繰り返される「のぞき見採用」 リクナビ問題に透ける新卒採用の“勘違い”:河合薫の「社会を蝕む“ジジイの壁”」(1/4 ページ)
「リクナビ」の内定辞退率予測データを巡る問題が広がりを見せている。採用側のコミュニケーション能力が貧弱だと感じる事例が毎年のように繰り返されている。学生にとって「就職先を志願する」ことは重い。採用側の姿勢を見直すことが必要だ。
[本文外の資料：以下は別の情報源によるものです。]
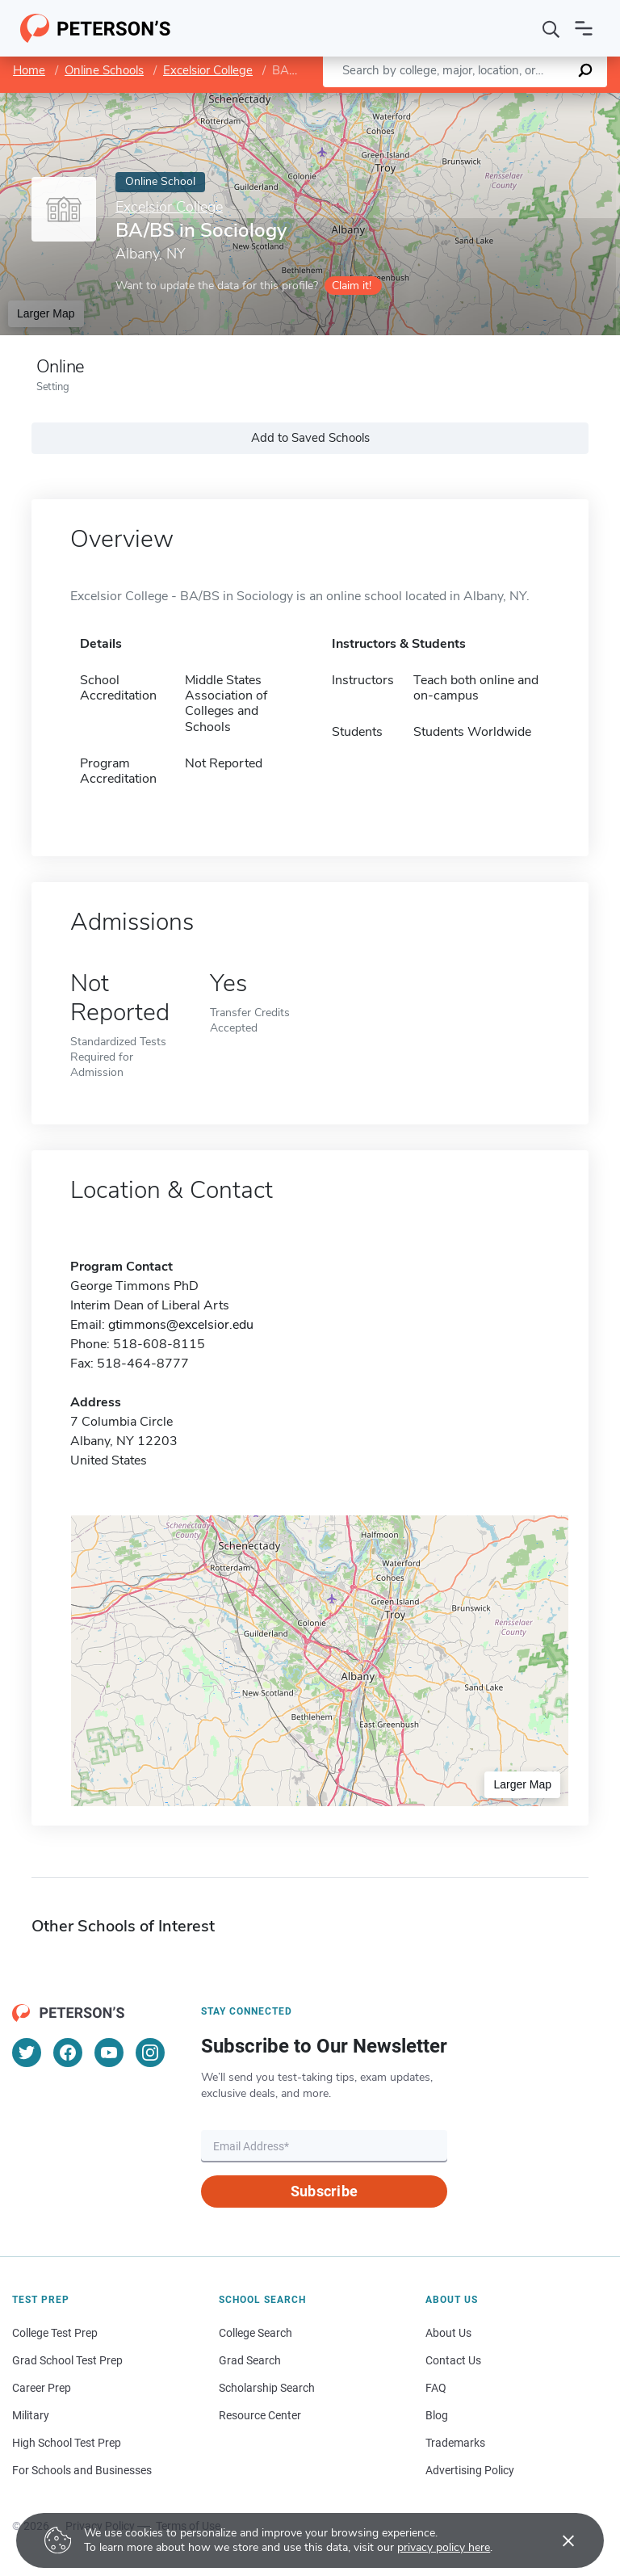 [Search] (551, 28)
リクルートキャリアが就活情報サイト「リクナビ」の閲覧履歴をもとに就活生の内定辞退率を予測して企業に販売していた問題で、トヨタ自動車とホンダに加え、リクルートホールディングス、さらにはメイテック、三菱電機、京セラ、テクノプロ・ホールディングスなども購入していたことが分かりました。
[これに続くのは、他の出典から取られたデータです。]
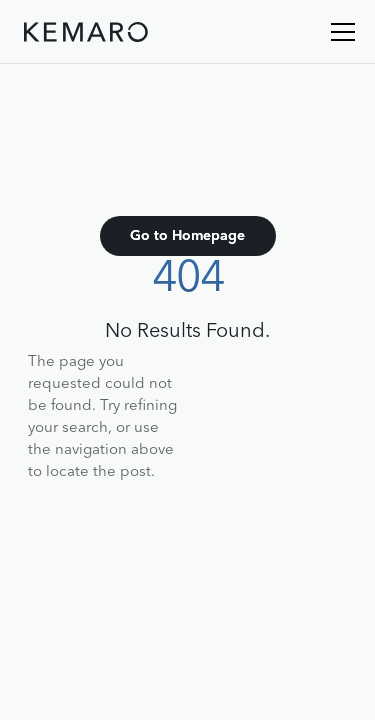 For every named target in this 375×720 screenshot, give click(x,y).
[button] (339, 32)
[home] (86, 36)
いずれの企業も「採用の合否には使っていない」と説明していますが、「どこに住んでるの?」と聞くだけでも、個人情報うんぬんでタブー視される世の中だというのに、こと就活に関しては“のぞき見オーケー”とは。実に微妙です。
これまでも企業はあの手この手で“のぞき見”を繰り返してきました。
2010年前後は「学生の素顔を知る手段」としてSNSを活用し、「企業から好印象を持たれるためのFacebook就活対策セミナー」なるものも増加。セミナーでは、企業に好印象を持たれるためのポイントとして、
- プロフィールアイコンは笑顔でアップの写真を使う
- 友達は50人以上フォローする
- 週に2回以上前向きな書き込みをする
を挙げ、学生たちはFacebook上の“人格”を必死で磨いていました。
といっても実際は、もっとシビアにのぞき見をしていたようで、「『こいつは使える』と認めてもらうには、最低でも友達1000人が必要。だから僕も手当たり次第名刺を交換して、友達申請をバンバン1カ月くらいかけてやってます!」だの、「『いいね!』をたくさんもらえているかどうかっていうのも、結構見られているんです。『いいね!』が多い人はコミュニケーション能力が高いと判断される。僕も『いいね!』をたくさんもらうためにつぶやいて、もらえないと落ち込んでしまいます」だのと、当時、学生たちが教えてくれました。
「いいね!」の数がコミュニケーション能力のものさしとは……。いったい何なのでしょう?